Xtensa LX Square Root/Reciprocal Square Root Inline ASM Sequence

or: how I learned to stop using 0x5F3759DF and love the RSQRT0.S

While working on a personal project with an ESP32-S3, I noticed that while the toolchain-provided GCC seemed to generate the proper assembly sequences for floating-point division and square root, there wasn’t really a way to coax it into generating the reciprocal square root sequence, and so you’d be stuck doing both sequences on top of eachother (it’s been a while, it may have generated the actual RECIP.S sequence instead of the DIV.S one).
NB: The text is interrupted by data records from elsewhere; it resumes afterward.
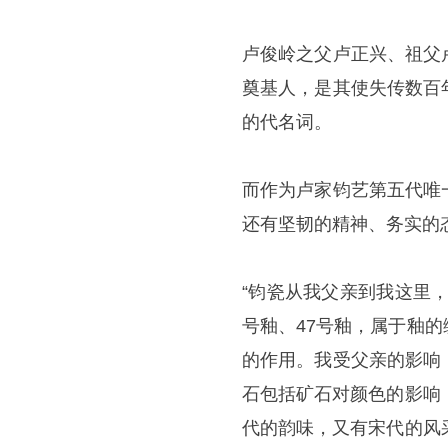
卢俊岭之父卢正兴、祖父
奠基人，是其使失传数百
的代名词。
而作为卢家钧艺第五代唯
还有坚韧的精神、务实的
“钧瓷从我父亲到我这里，
号釉、47号釉，属于釉
的作用。我受父亲的影响
石包括矿石对颜色的影响
代的韵味，又有宋代的风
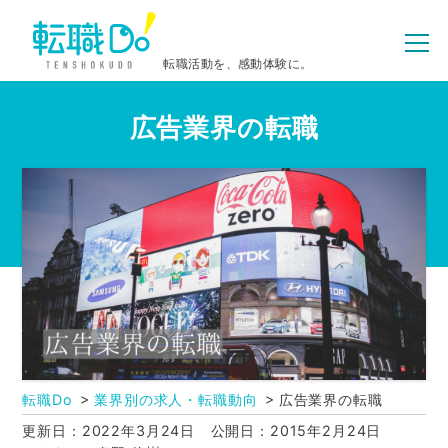
転職活動を、感動体験に。
広告業界の転職
転職Do
業界別の求人・転職動向
広告業界の転職
更新日：2022年3月24日
公開日：2015年2月24日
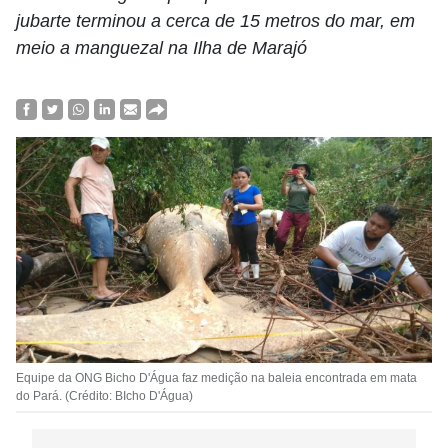
jubarte terminou a cerca de 15 metros do mar, em
meio a manguezal na Ilha de Marajó
Equipe da ONG Bicho D'Água faz medição na baleia encontrada em mata
do Pará. (Crédito: BIcho D'Água)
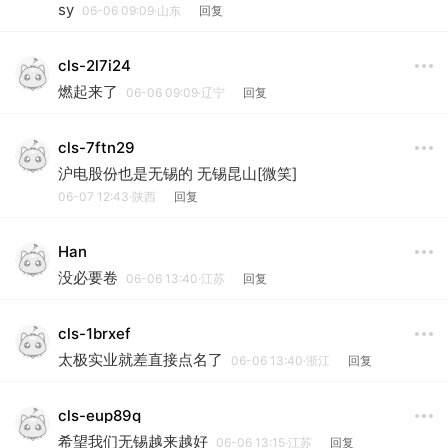
sy
06-06 09:09·山东
回复
cls-2l7i24
燃起来了
06-06 09:09·辽宁
回复
cls-7ftn29
沪电股份也是无锡的 无锡昆山[微笑]
06-07 12:43·陕西
回复
Han
没必要卷
06-06 13:40·江苏
回复
cls-1brxef
太极实业就差直接点名了
06-06 13:40·浙江
回复
cls-eup89q
希望我们无锡越来越好
06-06 13:15·江苏
回复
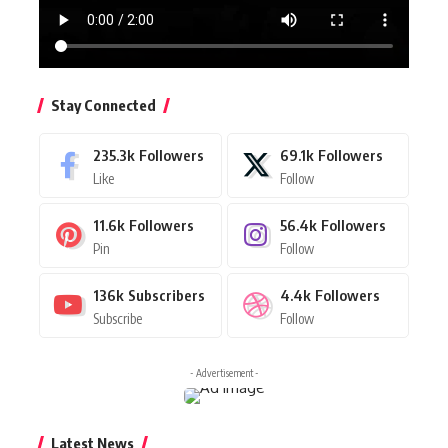
Stay Connected
235.3k
Followers
69.1k
Followers
Like
Follow
11.6k
Followers
56.4k
Followers
Pin
Follow
136k
Subscribers
4.4k
Followers
Subscribe
Follow
- Advertisement -
Latest News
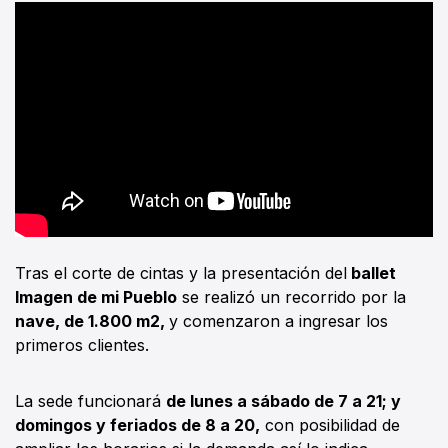
Tras el corte de cintas y la presentación del
ballet
Imagen de mi Pueblo
se realizó un recorrido por la
nave, de 1.800 m2,
y comenzaron a ingresar los
primeros clientes.
La sede funcionará
de lunes a sábado de 7 a 21; y
domingos y feriados de 8 a 20,
con posibilidad de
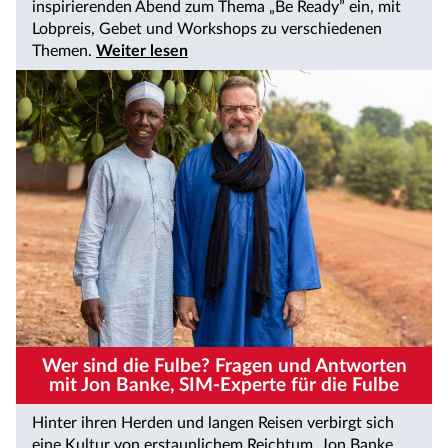
inspirierenden Abend zum Thema „Be Ready” ein, mit
Lobpreis, Gebet und Workshops zu verschiedenen
Themen.
Weiter lesen
Wer sind die Fulbe? Fragen und Antworten
mit Jon Banke, SIM-Experte für die Fulbe
Hinter ihren Herden und langen Reisen verbirgt sich
eine Kultur von erstaunlichem Reichtum. Jon Banke,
That’s slow and it sucks and I hate it which are the three main factors that motivate me to write any software at all, so I made one of those fancy-pants GCC inline assembly functions with register constraints and clobbers and whatnot. I don’t know how often this will actually be useful but I couldn’t find it online at the time so I figure it’s worth documenting.

static float rsqrtsf(float x) {
	float a,b,c,d;
	float result;
	asm volatile(
		"rsqrt0.s	%[r], %[x]\n"
		"mul.s		%[a], %[x], %[r]\n"
		"const.s	%[b], 3\n"
		"mul.s		%[c], %[b], %[r]\n"
		"const.s	%[d], 1\n"
		"msub.s		%[d], %[a], %[r]\n"
		"madd.s		%[r], %[c], %[d]\n"
		"mul.s		%[a], %[x], %[r]\n"
		"mul.s		%[c], %[b], %[r]\n"
		"const.s	%[d], 1\n"
		"msub.s		%[d], %[a], %[r]\n"
		"maddn.s	%[r], %[c], %[d]\n"
		: [r]"=&f"(result),
		  [a]"=&f"(a),
		  [b]"=&f"(b),
		  [c]"=&f"(c),
		  [d]"=&f"(d)
		: [x]"f"(x)
	);
	return result;
}